BEGIN Data excerpts

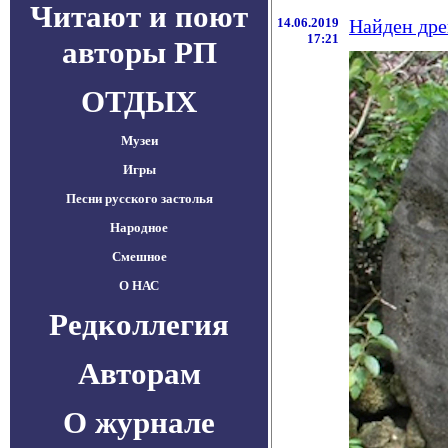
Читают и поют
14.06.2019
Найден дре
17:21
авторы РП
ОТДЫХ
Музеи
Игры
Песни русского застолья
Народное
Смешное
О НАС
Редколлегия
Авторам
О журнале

END Data excerpts
BEGIN Data excerpts

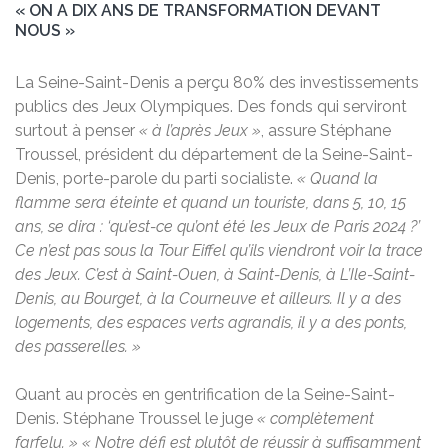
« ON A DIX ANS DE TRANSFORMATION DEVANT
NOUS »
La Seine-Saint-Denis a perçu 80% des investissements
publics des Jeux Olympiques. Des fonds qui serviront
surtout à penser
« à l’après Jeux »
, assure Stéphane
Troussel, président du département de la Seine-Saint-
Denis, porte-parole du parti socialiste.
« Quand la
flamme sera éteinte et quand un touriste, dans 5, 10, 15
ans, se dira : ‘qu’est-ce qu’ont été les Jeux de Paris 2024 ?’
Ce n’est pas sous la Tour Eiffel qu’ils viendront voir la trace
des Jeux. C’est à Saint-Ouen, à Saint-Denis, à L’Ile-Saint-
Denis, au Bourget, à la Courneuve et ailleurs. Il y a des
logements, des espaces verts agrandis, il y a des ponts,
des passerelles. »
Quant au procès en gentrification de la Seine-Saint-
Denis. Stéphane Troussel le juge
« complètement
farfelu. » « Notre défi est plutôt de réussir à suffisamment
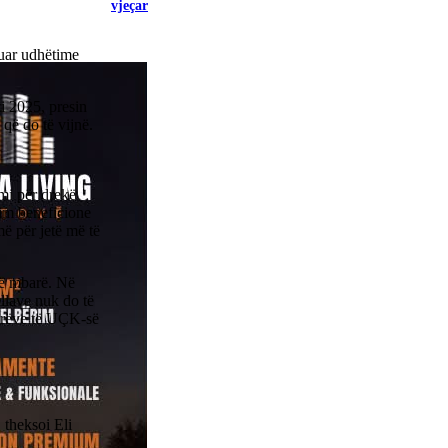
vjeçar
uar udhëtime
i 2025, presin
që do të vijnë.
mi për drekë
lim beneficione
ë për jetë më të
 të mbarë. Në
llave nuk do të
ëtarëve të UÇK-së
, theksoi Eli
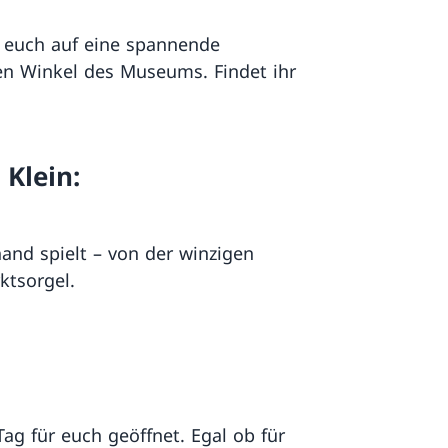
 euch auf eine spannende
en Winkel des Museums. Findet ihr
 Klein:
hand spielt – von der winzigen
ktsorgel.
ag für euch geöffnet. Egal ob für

END Data excerpts

*Aim of the task*
Using the listing above, repeat word for word each line from the one with "ëtarëve të UÇK-së" down to the one with "ag für euch geöffnet. Egal ob für", both included. Omit all pictures.

*Exercise solution*
ëtarëve të UÇK-së
, theksoi Eli
 euch auf eine spannende
en Winkel des Museums. Findet ihr
 Klein:
hand spielt – von der winzigen
ktsorgel.
ag für euch geöffnet. Egal ob für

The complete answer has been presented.